Often, profitable industries with attractive long term strategic mode and low barriers to enter are attractive to new companies. Such barriers will be determined by the economics of the industry of the market, are usually high when there is patents and proprietary knowledge access to specialized technology or infrastructure is required and high initial investment is needed (Martin, 2014). Thus it is important to address the questions of likelihood of the increased competition with the new entrants. Here the importance is what are the barriers, how much would it cost the entrant to enter the market and how quickly would this investment pay back (Strategywrap,
Once again there are a number of factors and characterise that can be used to determine the overall threat of new entrants. The two aspects that determine the threat of new entry are barriers to entry and the attractiveness and potential growth of the industry. Based on these we conducted the following analysis: Increase Threat of entrants: Market Growth: in 2008 the industry did report record sales, some potential entrants may have decided to make a move at this stage and could potentially be launching a product in the near future. Decrease threat of new entrants: • Entry Barriers are high: Entry barriers to the console industry are high. The main reasons for this are: o There are sizeable economies of scale in production of video game consoles o Brand preference and customer loyalty is high o Large capital and resource requirements are needed o Cost and resource disadvantages associated with learning curve o Industry members have the resources and capabilities to launch attacks against any potential new comer to the
Rapid growth in demand has been experienced from developing markets with large populations such as China and Brazil. As a result of increased international sales, co-production has increased significantly. An Increased demand in international sales and increased potential profits has resulted in an increased number of production companies entering the UK market. While the USA is the biggest consumer of UK TV programs, it has different market dynamics such as that all US states have different time zones and that there are hundreds of TV channels available in the American market. Channel entry into the market is easy and there are no controls on the quality of the channel feed nor the quality of the program therefore it is easier to sell and market TV programs in the USA because of the larger market.
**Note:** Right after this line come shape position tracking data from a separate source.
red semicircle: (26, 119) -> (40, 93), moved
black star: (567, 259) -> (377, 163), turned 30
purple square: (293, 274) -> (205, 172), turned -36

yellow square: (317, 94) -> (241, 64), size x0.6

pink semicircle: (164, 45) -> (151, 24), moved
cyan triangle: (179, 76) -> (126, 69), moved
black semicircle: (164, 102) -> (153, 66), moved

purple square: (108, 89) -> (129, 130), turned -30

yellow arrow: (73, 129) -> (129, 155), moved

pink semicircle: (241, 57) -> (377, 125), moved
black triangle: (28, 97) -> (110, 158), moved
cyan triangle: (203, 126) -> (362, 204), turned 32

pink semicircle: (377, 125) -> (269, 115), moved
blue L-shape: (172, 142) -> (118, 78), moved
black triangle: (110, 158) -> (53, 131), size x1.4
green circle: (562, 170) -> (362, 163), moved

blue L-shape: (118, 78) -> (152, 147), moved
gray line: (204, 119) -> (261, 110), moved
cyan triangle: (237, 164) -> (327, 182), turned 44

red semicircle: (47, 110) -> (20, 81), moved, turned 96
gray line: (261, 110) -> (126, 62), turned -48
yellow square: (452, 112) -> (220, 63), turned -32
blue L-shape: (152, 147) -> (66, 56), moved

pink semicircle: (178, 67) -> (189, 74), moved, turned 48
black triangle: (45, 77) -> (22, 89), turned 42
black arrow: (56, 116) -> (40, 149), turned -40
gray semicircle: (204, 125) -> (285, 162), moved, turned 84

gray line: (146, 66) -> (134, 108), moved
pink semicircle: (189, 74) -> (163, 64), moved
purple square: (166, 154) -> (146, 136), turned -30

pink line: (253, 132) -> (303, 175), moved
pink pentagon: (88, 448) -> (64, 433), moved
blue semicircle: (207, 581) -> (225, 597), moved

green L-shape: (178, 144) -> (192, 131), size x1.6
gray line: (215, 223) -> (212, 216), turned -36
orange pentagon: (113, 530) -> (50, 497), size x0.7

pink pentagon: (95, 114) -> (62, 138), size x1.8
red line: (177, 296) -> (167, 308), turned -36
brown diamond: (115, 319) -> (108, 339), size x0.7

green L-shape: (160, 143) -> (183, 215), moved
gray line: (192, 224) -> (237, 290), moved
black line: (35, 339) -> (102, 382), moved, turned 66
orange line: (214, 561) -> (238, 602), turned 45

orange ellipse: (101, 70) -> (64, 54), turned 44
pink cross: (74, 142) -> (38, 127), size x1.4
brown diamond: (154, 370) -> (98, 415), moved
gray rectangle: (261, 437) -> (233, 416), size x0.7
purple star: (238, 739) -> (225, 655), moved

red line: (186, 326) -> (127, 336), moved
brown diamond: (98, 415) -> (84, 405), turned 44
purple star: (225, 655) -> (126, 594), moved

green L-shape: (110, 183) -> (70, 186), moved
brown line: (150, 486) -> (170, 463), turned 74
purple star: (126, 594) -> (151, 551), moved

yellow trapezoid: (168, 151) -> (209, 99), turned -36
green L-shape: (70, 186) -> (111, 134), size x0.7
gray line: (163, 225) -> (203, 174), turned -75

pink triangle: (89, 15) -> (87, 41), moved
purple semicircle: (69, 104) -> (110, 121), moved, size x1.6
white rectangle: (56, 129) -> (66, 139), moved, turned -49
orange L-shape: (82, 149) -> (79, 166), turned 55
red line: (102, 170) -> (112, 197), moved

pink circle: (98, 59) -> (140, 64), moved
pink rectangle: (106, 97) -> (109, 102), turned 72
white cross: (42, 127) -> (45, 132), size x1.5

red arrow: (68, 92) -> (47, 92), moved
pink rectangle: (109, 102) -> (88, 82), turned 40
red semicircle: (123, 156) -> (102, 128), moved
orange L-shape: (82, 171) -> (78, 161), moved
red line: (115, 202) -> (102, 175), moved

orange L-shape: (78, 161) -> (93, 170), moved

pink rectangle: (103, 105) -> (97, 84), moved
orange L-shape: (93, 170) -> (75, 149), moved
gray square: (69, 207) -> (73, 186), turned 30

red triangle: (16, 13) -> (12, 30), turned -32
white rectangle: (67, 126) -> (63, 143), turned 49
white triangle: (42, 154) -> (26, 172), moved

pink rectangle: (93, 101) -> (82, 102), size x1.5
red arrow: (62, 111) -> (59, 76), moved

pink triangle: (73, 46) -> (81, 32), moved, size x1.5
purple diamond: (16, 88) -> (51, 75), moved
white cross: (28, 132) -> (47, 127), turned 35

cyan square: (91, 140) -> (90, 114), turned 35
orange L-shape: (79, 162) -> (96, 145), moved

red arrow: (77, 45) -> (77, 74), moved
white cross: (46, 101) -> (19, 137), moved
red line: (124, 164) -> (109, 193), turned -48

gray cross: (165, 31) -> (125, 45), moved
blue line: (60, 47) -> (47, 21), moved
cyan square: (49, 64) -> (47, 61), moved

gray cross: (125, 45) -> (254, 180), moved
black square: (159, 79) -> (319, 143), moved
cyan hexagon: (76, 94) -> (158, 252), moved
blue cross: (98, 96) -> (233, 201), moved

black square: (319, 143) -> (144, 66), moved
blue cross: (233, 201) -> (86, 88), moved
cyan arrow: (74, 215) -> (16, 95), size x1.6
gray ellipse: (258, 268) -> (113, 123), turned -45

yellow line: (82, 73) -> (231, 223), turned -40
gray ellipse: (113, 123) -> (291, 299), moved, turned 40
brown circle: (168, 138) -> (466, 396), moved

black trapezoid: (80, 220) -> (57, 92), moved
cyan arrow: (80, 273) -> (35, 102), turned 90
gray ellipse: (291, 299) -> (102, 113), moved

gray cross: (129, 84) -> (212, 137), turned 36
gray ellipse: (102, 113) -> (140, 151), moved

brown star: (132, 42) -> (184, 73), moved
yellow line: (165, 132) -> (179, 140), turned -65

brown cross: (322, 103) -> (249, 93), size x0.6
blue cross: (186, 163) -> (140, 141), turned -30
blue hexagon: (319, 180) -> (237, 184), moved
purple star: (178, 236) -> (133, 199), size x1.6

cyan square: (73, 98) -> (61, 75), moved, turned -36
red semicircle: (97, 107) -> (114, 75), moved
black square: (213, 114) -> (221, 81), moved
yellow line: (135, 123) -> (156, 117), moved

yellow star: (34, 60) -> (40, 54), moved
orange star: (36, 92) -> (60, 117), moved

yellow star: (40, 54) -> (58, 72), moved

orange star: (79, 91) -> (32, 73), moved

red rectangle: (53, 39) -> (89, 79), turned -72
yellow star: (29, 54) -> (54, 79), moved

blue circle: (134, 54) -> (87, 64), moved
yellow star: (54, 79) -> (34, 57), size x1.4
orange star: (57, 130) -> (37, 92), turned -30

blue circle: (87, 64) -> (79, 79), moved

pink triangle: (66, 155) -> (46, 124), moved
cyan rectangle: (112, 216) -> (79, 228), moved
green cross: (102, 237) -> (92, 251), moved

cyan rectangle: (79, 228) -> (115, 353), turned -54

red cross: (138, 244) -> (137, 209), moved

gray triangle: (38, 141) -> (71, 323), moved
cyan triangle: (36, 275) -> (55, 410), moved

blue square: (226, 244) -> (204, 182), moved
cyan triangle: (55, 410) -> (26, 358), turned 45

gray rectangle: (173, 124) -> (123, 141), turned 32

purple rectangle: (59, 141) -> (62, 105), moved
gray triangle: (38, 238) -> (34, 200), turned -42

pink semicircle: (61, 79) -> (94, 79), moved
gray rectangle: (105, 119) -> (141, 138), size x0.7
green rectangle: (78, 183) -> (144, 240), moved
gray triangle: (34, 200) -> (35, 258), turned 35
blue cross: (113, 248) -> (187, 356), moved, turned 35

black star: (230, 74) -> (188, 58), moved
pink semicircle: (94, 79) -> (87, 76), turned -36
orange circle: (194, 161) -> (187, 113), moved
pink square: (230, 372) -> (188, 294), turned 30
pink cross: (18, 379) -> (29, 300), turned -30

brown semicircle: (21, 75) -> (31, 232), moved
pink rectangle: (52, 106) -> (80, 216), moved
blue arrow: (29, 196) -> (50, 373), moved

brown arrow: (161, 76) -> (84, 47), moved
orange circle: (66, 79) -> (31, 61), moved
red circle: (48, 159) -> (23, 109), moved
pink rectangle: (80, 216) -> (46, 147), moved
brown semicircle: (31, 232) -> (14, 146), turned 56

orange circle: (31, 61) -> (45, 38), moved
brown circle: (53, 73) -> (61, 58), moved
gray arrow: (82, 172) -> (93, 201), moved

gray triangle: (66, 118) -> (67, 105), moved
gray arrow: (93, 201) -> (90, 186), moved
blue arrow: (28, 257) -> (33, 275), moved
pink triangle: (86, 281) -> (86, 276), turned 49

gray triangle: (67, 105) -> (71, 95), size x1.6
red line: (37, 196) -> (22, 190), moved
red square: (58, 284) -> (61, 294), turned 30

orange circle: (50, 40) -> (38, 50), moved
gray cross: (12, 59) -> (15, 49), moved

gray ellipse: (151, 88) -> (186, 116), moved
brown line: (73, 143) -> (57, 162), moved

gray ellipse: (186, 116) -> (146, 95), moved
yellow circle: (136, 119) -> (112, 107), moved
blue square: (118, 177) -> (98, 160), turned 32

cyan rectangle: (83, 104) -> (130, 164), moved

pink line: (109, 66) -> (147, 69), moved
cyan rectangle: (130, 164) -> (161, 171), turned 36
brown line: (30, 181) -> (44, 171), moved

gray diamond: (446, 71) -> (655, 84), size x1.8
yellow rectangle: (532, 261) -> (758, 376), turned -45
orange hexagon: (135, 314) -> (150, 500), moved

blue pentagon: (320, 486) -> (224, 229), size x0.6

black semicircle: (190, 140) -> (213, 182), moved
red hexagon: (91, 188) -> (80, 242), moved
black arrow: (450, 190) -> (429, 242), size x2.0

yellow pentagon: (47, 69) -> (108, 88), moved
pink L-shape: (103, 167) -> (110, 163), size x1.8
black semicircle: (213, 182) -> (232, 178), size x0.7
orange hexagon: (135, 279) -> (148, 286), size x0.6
Differentiation seeks to develop a competitive advantage by supplying and promoting unique products. While telecommunications is not very unique, not every other business can be able to offer the same services. In addition, competition remains limited due to the cost of market entry. Cost of leadership focuses on reduction of operating costs in order to reduce product prices. Verizon wireless does not require reducing its operating costs further because its prices are already competitive enough.
Due to sheer competition consumer is not willing to pay more than what he feels the worth of the product. Due to intense capitalistic nature of North American market, consumer is filled with number of options and the retailer has no option to switch the prices above its worth. Buyers are being provided with diversified range of products and also the customized products as per their requirement. There is large availability of local and international brands and thus bargaining power is high for the buyer, Key is to maintain the quality with price
Horizontal: This type of products is differentiated based on a single characteristic, but consumers are not clear on which product is of higher and sophisticated quality. 3. Vertical: These products are differentiated based on single features and consumers are clear on which product is of higher quality. • SCOPE OF DIFFERENTIATION STRATEGY: 1. Creates value: When a company uses a differentiation strategy that focuses on the cost value of the product versus other similar products on the market, it creates a real value among consumers and potential customers.
2. The second option would be to compromise on the sales margin and launch the product at a competitive price of $375. Here also the problem is customer oriented. Though the price of $375 would lead to increase in market share, but then the company would have to incur losses and it would be difficult to sustain them for a longer period of time. Also, that would put the burden on the company to produce a high quality product and launch it in the near future, so that they can charge a premium on it in order to cover up the losses.